By Thom Gerretsen
Marshfield became my home 40 years ago on May 1, when News Director Don Meyers needed a full-time reporter and anchor at what was then WDLB-AM/WDLB-FM. Jack Hackman, who managed both stations at the time, invited me for a Sunday afternoon job interview. It lasted three hours, and I don’t believe he asked five questions. I did the vast majority of the talking, and I took off on various tangents after answering his initial inquiries.
One of the things he did on that day in 1978 was to sell me on Marshfield, an amazing community for its size. I moved here from Portage, which had 8,000 residents and a very “small town feel” at the time. Hackman promoted Marshfield as a larger place with more opportunities. He described it as a “small city,” a place later deemed by several survey firms as one of the nation’s best.
Marshfield Clinic has hundreds of doctors which makes our community more diverse and cultural than others with similar populations. I met my wife, Jean almost as soon as I started to work here, and it’s been a great place to raise our family.
Like others, we’ve had urban sprawl. I now pay my Cellcom smartphone bill at the site of the brick structure that WDLB first occupied in 1947. When I moved here, it was still solely a radio station close to half its current size – not the multi-business structure of today. WDLB and the Marwood Motor Inn were the only places at or near the corner of Central Avenue and McMillan Street near the city’s north border in 1978. Now, there are buildings on every part of that intersection – two auto parts stores, plus the WDLB facility and Sears, with several other businesses right next to them – and many to the north on what was farmland in the 70s.
Just a little bit south on Central Avenue, the largest building by far was Rollohome, a maker of mobile homes started in 1947 by the product’s pioneer, the late Elmer Frey. He was a nice man, part of my former “koffee klatsch,” and a staunch conservative. Frey was also a bulldog in pushing for the current Wisconsin laws on the lengths and widths of manufactured homes that can be transported on streets and highways. He opposed the state’s mandatory seat belt law in the 80s/90s, a strong political battle that he didn’t win.
But Elmer was always an ambassador for his industry — which I learned on one of the first days I started delivering newscasts on WDLB. I called a mobile home a “trailer,” and Elmer immediately called me to kindly request that I use the term “mobile home,” to show dignity to the people living in them.

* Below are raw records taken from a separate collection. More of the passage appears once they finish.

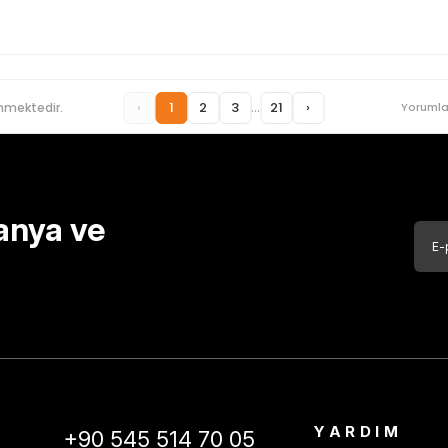
...
‹
1
2
3
21
›
nmektedir.
Yorumla
anya ve
YARDIM
+90 545 514 70 05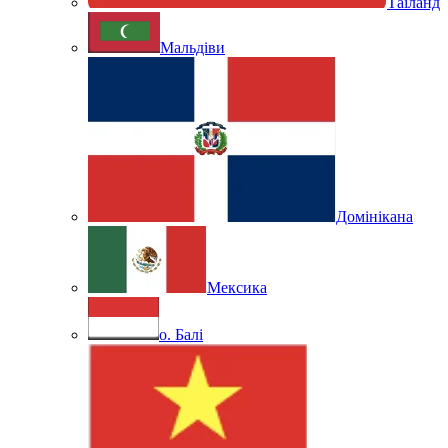
Таїланд
Мальдіви
Домінікана
Мексика
о. Балі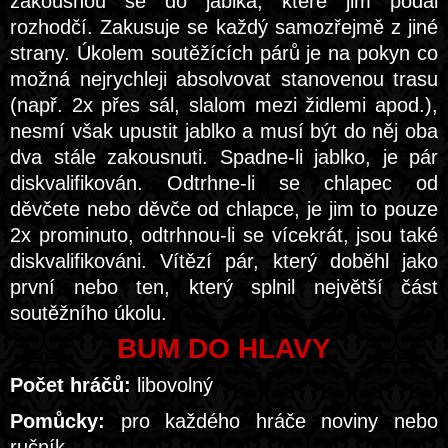
zakousnou se do jablka, které jim podal
rozhodčí. Zakusuje se každý samozřejmě z jiné
strany. Úkolem soutěžících párů je na pokyn co
možná nejrychleji absolvovat stanovenou trasu
(např. 2x přes sál, slalom mezi židlemi apod.),
nesmí však upustit jablko a musí být do něj oba
dva stále zakousnuti. Spadne-li jablko, je pár
diskvalifikován. Odtrhne-li se chlapec od
děvčete nebo děvče od chlapce, je jim to pouze
2x prominuto, odtrhnou-li se vícekrát, jsou také
diskvalifikováni. Vítězí pár, který doběhl jako
první nebo ten, který splnil největší část
soutěžního úkolu.
BUM DO HLAVY
Počet hráčů:
libovolný
Pomůcky:
pro každého hráče noviny nebo
ručník...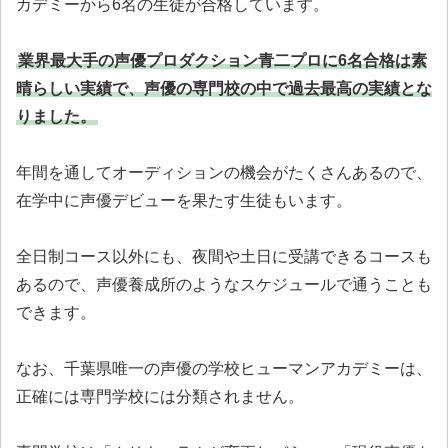
カデミーから6名の生徒が合格しています。
業界最大手の声優プロダクション青二プロに6名合格は素
晴らしい実績で、声優の専門校の中で過去最高の実績とな
りました。
年間を通してオーディションの機会がたくさんあるので、
在学中に声優デビューを果たす生徒もいます。
全日制コース以外にも、夜間や土日に受講できるコースも
あるので、声優養成所のようなスケジュールで通うことも
できます。
なお、千葉県唯一の声優の学校ヒューマンアカデミーは、
正確には専門学校には分類されません。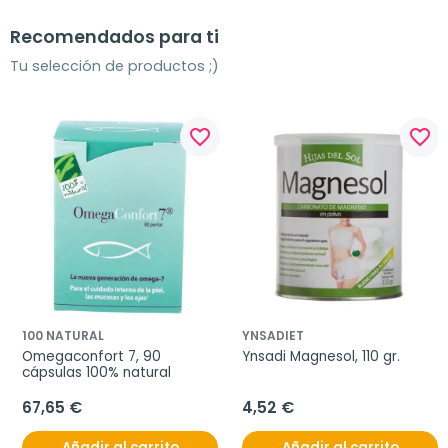
Recomendados para ti
Tu selección de productos ;)
favorite_border
favorite_border
100 NATURAL
YNSADIET
Omegaconfort 7, 90 
Ynsadi Magnesol, 110 gr.
cápsulas 100% natural
67,65 €
4,52 €
Añadir al carrito
Añadir al carrito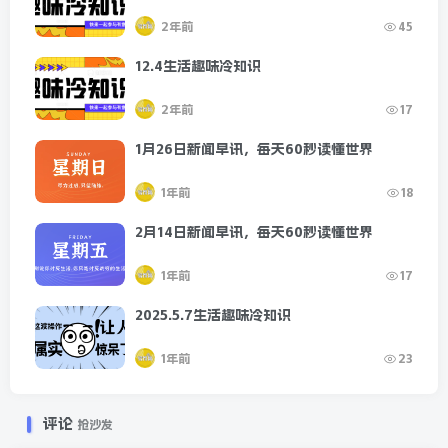
2年前
45
12.4生活趣味冷知识
2年前
17
1月26日新闻早讯，每天60秒读懂世界
1年前
18
2月14日新闻早讯，每天60秒读懂世界
1年前
17
2025.5.7生活趣味冷知识
1年前
23
评论
抢沙发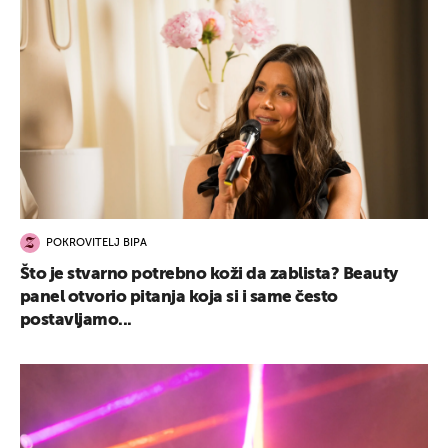
POKROVITELJ BIPA
Što je stvarno potrebno koži da zablista? Beauty
panel otvorio pitanja koja si i same često
postavljamo...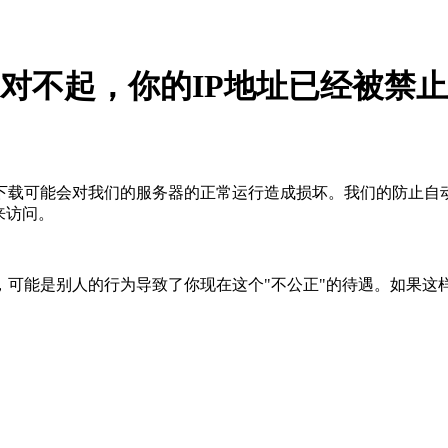
对不起，你的IP地址已经被禁止
下载可能会对我们的服务器的正常运行造成损坏。我们的防止自
来访问。
，可能是别人的行为导致了你现在这个"不公正"的待遇。如果这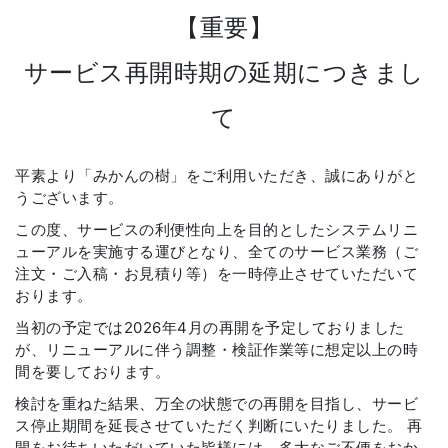
【重要】
サービス再開時期の延期につきまし
て
平素より「みかんの樹」をご利用いただき、誠にありがと
うございます。
この度、サービスの利便性向上を目的としたシステムリニ
ューアルを実施する運びとなり、全てのサービス業務（ご
注文・ご入稿・お見積り等）を一時停止させていただいて
おります。
当初の予定では2026年4月の再開を予定しておりました
が、リニューアルに伴う調整・検証作業等に想定以上の時
間を要しております。
検討を重ねた結果、万全の状態での再開を目指し、サービ
ス停止期間を延長させていただく判断にいたりました。 再
開をお待ちいただいていた皆様には、多大なご不便をおか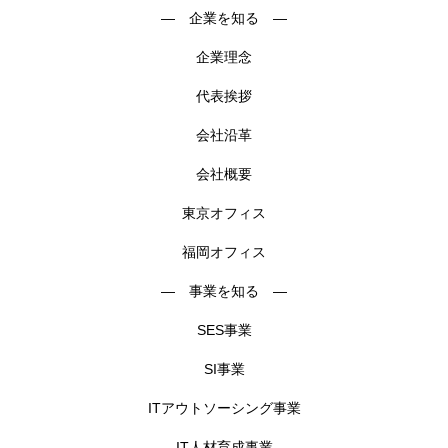
― 企業を知る ―
学ぶ
企業理念
遊ぶ
代表挨拶
会社沿革
社員を知る
Interview
会社概要
社員インタビュー
東京オフィス
応募する
Entry
福岡オフィス
新卒採用エントリー
― 事業を知る ―
SES事業
第二新卒採用エントリー
SI事業
キャリア採用エントリー
ITアウトソーシング事業
リファラル採用エントリー
IT人材育成事業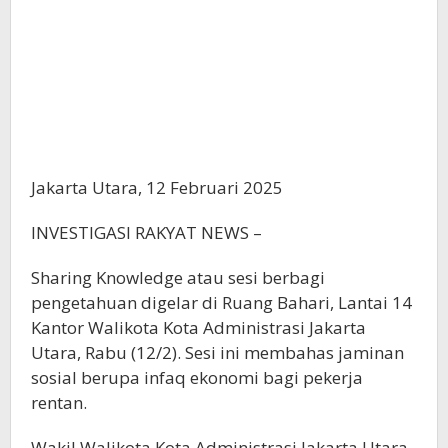
Jakarta Utara, 12 Februari 2025
INVESTIGASI RAKYAT NEWS –
Sharing Knowledge atau sesi berbagi
pengetahuan digelar di Ruang Bahari, Lantai 14
Kantor Walikota Kota Administrasi Jakarta
Utara, Rabu (12/2). Sesi ini membahas jaminan
sosial berupa infaq ekonomi bagi pekerja
rentan.
Wakil Walikota Kota Administrasi Jakarta Utara,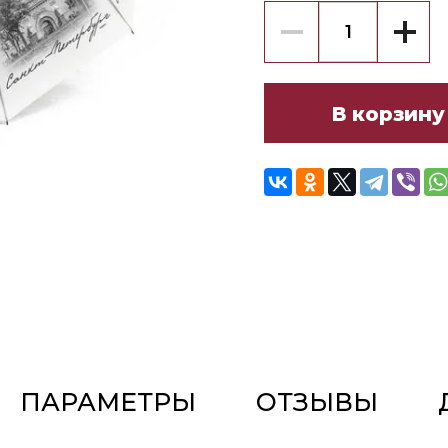
В корзину
ПАРАМЕТРЫ
ОТЗЫВЫ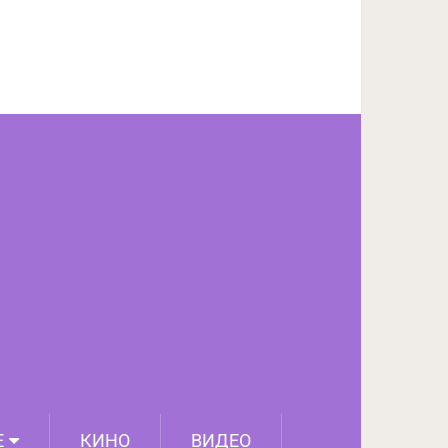
ПОДЕЛИТЬСЯ НА FACEBOOK
СЛЕДУЮЩИЙ ПОСТ
Е
КИНО
ВИДЕО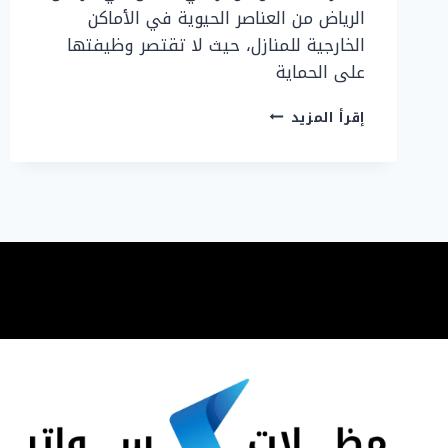
الرياض من العناصر الحيوية في الأماكن
الخارجية للمنازل، حيث لا تقتصر وظيفتها
على الحماية
مظلات
إقرأ المزيد
وسواتر
حي
حطين
في
الرياض
|
حداد
مظلات
الرياض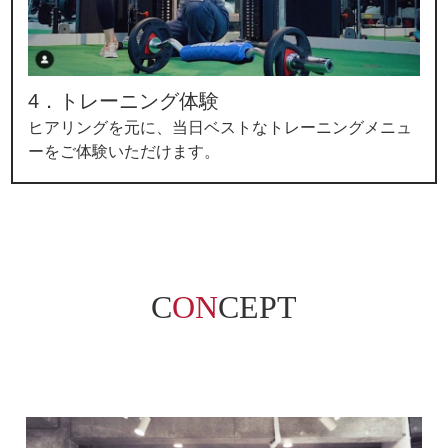
4．トレーニング体験
ヒアリングを元に、当日ベストなトレーニングメニュ
ーをご体験いただけます。
C
ON
CEPT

I honored his request for the final 39 years of my journalism career, although I now see other Wisconsin media, including some in our own area (not ours,) calling them “trailers.”
According to “The Marshfield Story,” Rollohome also made Artcraft and Marshfield Homes. Its main site is now a business complex anchored by Festival Foods.
Gerretsen is a retired 40-year Marshfield journalist who has worked in various areas of Marshfield media. Thom will appear in future editions as a guest columnist, sharing his long history with the city and its residents.